Sandmeyer conceded that Leclair was cheating on 51-year-old Karen Leclair in the months before she died in the summer of 2017, and he also acknowledg­ed that his client bound her body with rope and dropped it into the lake from their commercial fishing boat. But he says a forensic pathologis­t will testify that the gunshot wound is consistent with a self-inflicted wound.

“Evidence will show that Christophe­r Leclair was overwhelme­d by what had occurred,” Sandmeyer said. He “did not know what to do and just reacted ... he simply did not want people to know that Karen had taken her life.”

Assistant District Attorney Paul Sellers, however, said Leclair’s girlfriend had given him an ultimatum to choose between his girlfriend and his wife.

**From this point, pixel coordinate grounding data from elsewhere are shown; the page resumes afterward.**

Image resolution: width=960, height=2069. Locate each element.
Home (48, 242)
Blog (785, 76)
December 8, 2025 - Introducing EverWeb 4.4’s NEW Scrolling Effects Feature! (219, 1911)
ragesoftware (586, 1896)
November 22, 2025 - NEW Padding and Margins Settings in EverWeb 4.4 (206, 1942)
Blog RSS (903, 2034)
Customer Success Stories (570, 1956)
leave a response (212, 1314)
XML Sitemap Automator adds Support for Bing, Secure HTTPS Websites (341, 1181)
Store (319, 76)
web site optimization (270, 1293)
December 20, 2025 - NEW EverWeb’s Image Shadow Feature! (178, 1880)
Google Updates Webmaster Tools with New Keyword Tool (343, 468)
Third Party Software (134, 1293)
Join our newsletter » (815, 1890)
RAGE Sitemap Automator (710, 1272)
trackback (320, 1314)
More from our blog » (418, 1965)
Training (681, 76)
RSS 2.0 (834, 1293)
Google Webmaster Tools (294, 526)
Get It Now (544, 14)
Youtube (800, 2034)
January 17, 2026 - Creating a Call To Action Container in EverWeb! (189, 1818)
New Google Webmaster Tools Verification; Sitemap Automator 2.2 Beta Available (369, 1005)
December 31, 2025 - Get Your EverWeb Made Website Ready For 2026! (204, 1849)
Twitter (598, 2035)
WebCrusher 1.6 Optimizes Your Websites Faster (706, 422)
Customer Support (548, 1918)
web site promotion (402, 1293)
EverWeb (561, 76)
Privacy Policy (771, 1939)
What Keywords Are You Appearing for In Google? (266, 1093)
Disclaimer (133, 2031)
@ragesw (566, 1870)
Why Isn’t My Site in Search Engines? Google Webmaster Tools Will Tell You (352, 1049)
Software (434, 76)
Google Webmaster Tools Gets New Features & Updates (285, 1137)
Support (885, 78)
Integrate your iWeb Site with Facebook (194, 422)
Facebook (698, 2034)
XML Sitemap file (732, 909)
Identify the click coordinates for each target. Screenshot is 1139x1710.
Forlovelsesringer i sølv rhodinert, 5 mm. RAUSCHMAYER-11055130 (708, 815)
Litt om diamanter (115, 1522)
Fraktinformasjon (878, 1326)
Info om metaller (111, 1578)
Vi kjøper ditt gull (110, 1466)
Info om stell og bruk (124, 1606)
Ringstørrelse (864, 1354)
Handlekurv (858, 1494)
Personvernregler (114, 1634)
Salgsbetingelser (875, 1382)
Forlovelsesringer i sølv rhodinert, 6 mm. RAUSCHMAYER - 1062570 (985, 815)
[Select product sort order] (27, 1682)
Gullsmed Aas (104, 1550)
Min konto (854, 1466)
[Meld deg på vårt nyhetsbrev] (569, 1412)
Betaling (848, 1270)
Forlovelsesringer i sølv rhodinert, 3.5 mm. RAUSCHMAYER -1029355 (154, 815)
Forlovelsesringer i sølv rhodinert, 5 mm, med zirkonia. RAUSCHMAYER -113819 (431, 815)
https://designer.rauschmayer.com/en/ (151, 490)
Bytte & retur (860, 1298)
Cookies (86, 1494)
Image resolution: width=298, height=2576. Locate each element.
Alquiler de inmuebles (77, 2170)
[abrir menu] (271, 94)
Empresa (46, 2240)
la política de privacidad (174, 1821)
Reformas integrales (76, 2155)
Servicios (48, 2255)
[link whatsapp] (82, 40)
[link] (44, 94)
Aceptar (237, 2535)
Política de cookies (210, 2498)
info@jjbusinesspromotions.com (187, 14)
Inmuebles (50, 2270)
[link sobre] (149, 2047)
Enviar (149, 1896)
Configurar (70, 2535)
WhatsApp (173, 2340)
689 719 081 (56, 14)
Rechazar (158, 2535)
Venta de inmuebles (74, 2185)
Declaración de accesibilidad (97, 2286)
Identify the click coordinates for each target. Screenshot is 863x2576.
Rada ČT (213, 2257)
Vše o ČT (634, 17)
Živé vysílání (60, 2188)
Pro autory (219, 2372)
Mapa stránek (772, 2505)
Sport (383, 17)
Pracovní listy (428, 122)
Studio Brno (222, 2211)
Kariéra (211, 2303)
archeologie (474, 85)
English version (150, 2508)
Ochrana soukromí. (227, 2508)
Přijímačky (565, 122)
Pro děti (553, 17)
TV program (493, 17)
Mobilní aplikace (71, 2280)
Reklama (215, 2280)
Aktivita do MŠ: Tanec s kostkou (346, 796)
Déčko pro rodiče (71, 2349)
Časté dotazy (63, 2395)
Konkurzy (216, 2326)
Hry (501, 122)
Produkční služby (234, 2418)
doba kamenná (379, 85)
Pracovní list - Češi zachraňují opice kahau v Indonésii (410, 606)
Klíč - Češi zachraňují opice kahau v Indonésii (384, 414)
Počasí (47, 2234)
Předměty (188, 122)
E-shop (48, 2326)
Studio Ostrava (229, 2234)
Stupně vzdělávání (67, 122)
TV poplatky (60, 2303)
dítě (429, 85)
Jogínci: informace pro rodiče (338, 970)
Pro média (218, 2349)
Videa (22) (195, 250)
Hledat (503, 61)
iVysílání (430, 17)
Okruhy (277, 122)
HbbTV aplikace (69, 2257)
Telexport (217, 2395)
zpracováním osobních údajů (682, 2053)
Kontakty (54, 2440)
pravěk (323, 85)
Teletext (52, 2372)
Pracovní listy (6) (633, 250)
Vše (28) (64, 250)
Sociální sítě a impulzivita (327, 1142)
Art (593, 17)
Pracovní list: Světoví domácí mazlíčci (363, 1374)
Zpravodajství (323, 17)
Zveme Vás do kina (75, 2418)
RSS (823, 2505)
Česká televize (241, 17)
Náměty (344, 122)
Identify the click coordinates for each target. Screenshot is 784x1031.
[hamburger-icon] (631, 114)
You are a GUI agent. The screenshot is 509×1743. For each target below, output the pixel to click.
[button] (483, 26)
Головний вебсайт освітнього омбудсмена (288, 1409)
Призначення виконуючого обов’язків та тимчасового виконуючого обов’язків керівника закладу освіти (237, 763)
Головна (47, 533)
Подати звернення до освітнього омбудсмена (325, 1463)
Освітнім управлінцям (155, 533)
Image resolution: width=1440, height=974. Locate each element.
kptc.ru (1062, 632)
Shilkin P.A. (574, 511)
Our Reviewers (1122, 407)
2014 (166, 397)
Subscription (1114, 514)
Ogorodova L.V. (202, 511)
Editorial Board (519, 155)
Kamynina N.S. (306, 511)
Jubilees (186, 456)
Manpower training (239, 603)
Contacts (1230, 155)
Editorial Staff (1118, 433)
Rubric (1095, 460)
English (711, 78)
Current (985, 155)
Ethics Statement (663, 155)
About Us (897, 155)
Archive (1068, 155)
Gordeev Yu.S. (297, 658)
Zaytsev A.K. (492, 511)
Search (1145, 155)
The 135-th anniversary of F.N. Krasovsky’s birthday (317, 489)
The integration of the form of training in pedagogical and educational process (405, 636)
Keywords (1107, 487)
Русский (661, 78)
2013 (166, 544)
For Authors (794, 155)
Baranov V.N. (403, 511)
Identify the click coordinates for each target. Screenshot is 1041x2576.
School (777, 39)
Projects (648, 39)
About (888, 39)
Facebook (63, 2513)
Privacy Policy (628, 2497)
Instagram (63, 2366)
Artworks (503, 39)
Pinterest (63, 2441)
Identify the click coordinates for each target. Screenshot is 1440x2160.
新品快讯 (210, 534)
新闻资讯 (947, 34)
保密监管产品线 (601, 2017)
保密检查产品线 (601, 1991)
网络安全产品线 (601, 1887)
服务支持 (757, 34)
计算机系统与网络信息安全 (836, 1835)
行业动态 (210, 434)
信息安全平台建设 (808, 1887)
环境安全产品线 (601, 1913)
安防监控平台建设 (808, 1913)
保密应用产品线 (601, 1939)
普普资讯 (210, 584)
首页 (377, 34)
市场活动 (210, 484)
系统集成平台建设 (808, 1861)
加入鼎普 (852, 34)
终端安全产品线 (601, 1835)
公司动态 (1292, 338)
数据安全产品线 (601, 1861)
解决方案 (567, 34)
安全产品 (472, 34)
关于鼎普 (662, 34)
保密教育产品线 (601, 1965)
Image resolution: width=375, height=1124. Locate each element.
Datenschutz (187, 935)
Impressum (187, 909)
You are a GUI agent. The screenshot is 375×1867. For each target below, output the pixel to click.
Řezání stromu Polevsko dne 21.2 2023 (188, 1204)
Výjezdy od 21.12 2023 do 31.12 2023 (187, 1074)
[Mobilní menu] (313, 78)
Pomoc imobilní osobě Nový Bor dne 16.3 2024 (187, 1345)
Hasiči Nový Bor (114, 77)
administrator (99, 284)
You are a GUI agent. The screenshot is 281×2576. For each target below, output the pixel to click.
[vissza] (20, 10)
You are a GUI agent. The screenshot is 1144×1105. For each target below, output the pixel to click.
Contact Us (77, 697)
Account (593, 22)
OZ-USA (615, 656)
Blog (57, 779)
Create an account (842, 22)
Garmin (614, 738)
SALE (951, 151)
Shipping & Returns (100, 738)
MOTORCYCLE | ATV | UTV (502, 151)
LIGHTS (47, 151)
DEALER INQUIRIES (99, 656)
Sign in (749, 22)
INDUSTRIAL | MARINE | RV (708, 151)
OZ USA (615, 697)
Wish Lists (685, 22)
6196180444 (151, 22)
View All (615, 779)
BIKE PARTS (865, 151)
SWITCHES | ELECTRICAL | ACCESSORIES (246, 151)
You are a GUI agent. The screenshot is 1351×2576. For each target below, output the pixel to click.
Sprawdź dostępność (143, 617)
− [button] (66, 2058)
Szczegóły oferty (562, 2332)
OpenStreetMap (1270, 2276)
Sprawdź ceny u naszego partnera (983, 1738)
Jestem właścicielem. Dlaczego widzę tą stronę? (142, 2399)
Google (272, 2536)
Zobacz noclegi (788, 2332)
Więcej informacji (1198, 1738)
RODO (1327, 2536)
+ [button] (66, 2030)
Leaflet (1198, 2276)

“On that weekend, Christophe­r Leclair was forced to choose between the competing paths of his double life,” Sellers said.

Sellers said Leclair had told people that his wife had terminal cancer and did not have much time left to live. “Mr. Leclair will lie about anything to anyone at any time to get what he wants,” Sellers said.

Prosecutor­s said Leclair reported his wife missing in June 2017, but dock surveillan­ce images showed the two leaving and him returning alone, and he went out on the lake the next day and put out a distress call saying she had apparently fallen overboard. She was found in July a few miles from Dunkirk, New York, which is about 50 miles (80 kilometers) northeast of Erie. Authoritie­s say she had been shot in the head, was tied up and had an anchor attached to her body.

Prosecutor­s are seeking a first-degree murder conviction as well as aggravated assault, abuse of a corpse, evidence tampering and false reports conviction­s.